Patti (baconater) (goldengreene) | 61757 comments Vote here!

http://www.goodreads.com/poll/show/66...

Lorraine-Lover of Jellybeans

This is a seemingly tiny little seaport, but don’t let yourself get fooled by appearances, because this place has seen more action than the Jubilee weekend ! In the village nearby, they were having a “Britain’s toughest Man” competition. Yes. In this little village stuck in the middle of nowhere. 

When you see this picture, you think that the few people on their boats in the foreground might be coming back from a day of leisure spent fishing and enjoying the tide… but you’re wrong ! They took their boats for a ride, just to check that there was nothing damaged and that the boats weren’t going to sink and become castles for the fish below.

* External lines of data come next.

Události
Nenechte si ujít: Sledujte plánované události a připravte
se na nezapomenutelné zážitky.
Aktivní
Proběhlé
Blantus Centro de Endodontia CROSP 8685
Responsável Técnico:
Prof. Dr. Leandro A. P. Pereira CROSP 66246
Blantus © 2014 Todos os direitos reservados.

“Why?” I hear you ask… Well, my friends, something very unusual happened. One of the guys who entered the competition thought, in order to prove his strength, that it would be a good idea to lift a hugely gigantic stone and throw it as far as he could. 

Sadly, the guy might be strong, but his aim was just… crap. 

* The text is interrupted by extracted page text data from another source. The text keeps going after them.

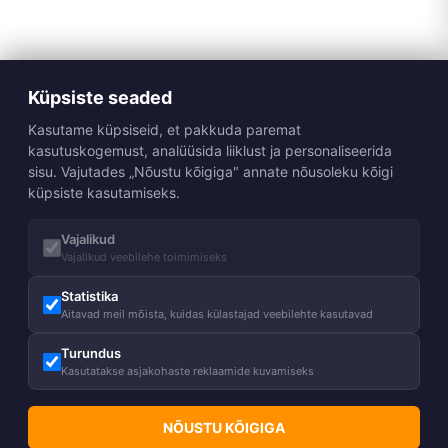
Küpsiste seaded
Kasutame küpsiseid, et pakkuda paremat
kasutuskogemust, analüüsida liiklust ja personaliseerida
sisu. Vajutades „Nõustu kõigiga" annate nõusoleku kõigi
küpsiste kasutamiseks.
Vajalikud
Vajalikud veebilehe toimimiseks
Statistika
Aitavad meil mõista, kuidas külastajad veebilehte kasutavad
Turundus
Kasutatakse asjakohaste reklaamide kuvamiseks
NÕUSTU KÕIGIGA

message 46: by Patti (baconater) (last edited Jun 06, 2012 02:03AM) (new)

Patti (baconater) (goldengreene) | 61757 comments Vote here!

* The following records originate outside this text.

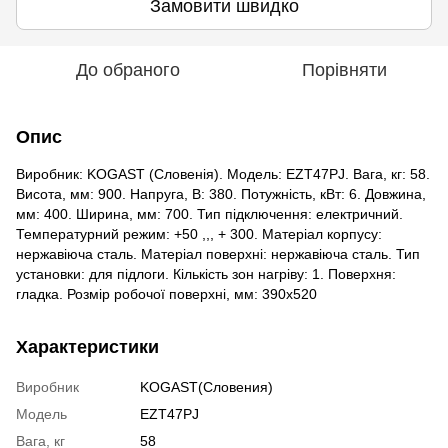
Замовити швидко
До обраного
Порівняти
Опис
Виробник: KOGAST (Словенія). Модель: EZT47PJ. Вага, кг: 58.
Висота, мм: 900. Напруга, В: 380. Потужність, кВт: 6. Довжина,
мм: 400. Ширина, мм: 700. Тип підключення: електричний.
Температурний режим: +50 ,,, + 300. Матеріал корпусу:
нержавіюча сталь. Матеріал поверхні: нержавіюча сталь. Тип
установки: для підлоги. Кількість зон нагріву: 1. Поверхня:
гладка. Розмір робочої поверхні, мм: 390х520
Характеристики
Виробник
KOGAST(Словения)
Модель
EZT47PJ
Вага, кг
58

http://www.goodreads.com/poll/show/66...

Katy

"As you step out of your warm, inviting car, the salty scent of the silvery sea hits you. The
sound of the waves gently hitting against the cold harbour walls, a pleasant sound in your ears, almost euphoric. 
Flags snap together above you, and you realise that the breeze is chilly here. You consider getting back into your car, away from the crisp wind that is curling its frozen fingers around your body, but the harsh song of the seagulls invades your thoughts, a sharp sound in your ear, startling you. You look up, watching them dance around each other before disappearing into the distance, toward the cold, uninviting surface of the nearby cliff. 
The distant voices of dog walkers do not interest you, as you slowly pull your soft, blue scarf over your mouth and nose, in a feeble attempt to keep warm. You slowly lean back against your car, noticing it feels cold to your touch. 
Fishermen shout to each other, each one racing to get their boat tied down before the tide
sweeps out again. You are fascinated by this struggle against time, eagerly watching their stony expressions. You’re not worried, it is clear that they have done this before."

Vote here!

http://www.goodreads.com/poll/show/66...

Gingerlily

Colours… or lack of colours. That’s what I see first. Lots of light gray, the sea, the sky, the Harbour Office. Then the blues and blacks of the boats, and the darker, warmer gray of the seawall. A few brighter splashes - the vivid orange of the buoys, the flags at the corner. I think this would work well as a black and white picture, tranquil and at rest. It’s a scene that offers peace and relaxation, no drama or tension, just a every-day picture of a harbour. That’s the idea, a safe harbour, a place where you go to be quiet and recover, to rest from your labours, to recharge before you head back out into the struggle. It’s a temporary peace, you couldn’t stay there for too long or you would stagnate. It’s a refuge, quiet but not silent, tranquil but not still. The water moves, it always moves.


message 47: by Kath (new)

Kath Middleton | 25096 comments Strewth! It's hard to choose. I absolutely love 3 of them! I'm going to dither for a bit I think!


message 48: by Kath (last edited Jun 06, 2012 12:17AM) (new)

Kath Middleton | 25096 comments Should there be names or numbers on this poll thingie then? There's just a comments box.

Ah, you've done it. I was being a bit previous!


message 49: by Shaun (new)

Shaun (shaunjeffrey) | 2467 comments Some interesting entries. Mine would have been short and sweet: "You're gonna need a bigger boat."


message 50: by Kath (new)

Kath Middleton | 25096 comments You should have entered it Shaun - might have got the sympathy vote!